Roberto Helg, presidente della Camera di commercio e vicepresidente della Gesap, la società che gestisce l'aeroporto di Palermo, è stato arrestato ieri mentre intascava una tangente di 100 mila euro da un ristoratore, affittuario di uno spazio dell'aeroporto, che si era rivolto a lui per la proroga del contratto. 
Il ristoratore si era rivolto a Helg per ottenere condizioni favorevoli sulla proroga triennale del contratto d'affitto. La richiesta e la consegna del denaro sono state integralmente monitorate dalla polizia giudiziaria. L'accusa per Helg è di estorsione aggravata: ha prospettato al commerciante le difficoltà dell'operazione di rinnovo se non supportata dal suo intervento e dal pagamento di 50 mila euro in contanti e di 10 mila euro al mese per 5 mesi, con il contestuale rilascio, come garanzia dell'impegno, di un assegno in bianco del residuo importo di 50 mila euro.

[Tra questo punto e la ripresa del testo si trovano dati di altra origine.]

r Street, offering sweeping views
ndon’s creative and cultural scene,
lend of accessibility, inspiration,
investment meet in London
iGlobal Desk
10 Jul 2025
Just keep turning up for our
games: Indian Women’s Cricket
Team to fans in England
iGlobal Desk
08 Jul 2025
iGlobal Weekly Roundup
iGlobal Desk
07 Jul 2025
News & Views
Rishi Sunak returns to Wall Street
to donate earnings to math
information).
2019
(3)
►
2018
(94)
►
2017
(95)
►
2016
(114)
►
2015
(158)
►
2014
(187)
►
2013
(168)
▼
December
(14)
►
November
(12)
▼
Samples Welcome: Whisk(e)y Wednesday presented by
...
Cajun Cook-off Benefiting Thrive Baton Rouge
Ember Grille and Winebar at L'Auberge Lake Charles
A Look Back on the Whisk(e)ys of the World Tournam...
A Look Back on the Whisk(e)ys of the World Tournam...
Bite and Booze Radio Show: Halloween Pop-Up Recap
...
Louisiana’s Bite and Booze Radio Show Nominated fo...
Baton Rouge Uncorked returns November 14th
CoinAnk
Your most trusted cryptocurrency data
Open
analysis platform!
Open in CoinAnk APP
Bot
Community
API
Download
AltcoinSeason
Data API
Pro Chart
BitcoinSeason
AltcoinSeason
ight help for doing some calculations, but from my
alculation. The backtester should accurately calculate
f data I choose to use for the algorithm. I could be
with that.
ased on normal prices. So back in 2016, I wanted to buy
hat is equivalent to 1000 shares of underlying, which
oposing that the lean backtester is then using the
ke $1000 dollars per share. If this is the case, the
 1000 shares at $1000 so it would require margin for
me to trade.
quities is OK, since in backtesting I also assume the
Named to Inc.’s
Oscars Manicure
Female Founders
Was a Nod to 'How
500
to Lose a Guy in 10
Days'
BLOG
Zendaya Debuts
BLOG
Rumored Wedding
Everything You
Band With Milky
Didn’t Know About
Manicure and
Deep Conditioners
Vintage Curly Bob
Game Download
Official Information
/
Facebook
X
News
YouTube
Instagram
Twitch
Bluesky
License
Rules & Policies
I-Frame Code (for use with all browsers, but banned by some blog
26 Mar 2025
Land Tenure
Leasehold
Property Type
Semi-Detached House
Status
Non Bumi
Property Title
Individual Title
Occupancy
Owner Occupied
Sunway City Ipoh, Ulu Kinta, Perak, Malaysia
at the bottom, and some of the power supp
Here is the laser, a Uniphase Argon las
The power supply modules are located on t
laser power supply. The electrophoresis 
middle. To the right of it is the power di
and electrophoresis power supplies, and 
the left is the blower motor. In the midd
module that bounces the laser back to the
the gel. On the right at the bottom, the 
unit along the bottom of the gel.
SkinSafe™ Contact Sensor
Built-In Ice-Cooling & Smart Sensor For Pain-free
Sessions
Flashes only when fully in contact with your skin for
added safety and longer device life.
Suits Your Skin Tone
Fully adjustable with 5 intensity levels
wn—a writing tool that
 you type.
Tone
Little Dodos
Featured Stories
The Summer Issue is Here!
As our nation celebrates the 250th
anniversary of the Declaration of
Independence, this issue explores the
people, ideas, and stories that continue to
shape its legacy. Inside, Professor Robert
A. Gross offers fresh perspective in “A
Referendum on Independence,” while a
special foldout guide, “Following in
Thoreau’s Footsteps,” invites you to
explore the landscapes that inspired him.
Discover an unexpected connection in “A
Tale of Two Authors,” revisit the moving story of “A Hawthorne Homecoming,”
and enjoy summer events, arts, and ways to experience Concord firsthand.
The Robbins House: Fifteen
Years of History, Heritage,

Al sopraggiungere della polizia giudiziaria nella stanza di Helg attorno alle 17 di ieri, il presidente della camera di commercio aveva già ricevuto e messo in tasca l'assegno; sulla sua scrivania c'era anche una busta con 30 mila euro in contanti. Interrogato dai magistrati della Procura, Helg ha fatto ammissioni sulle quali sono in corso indagini.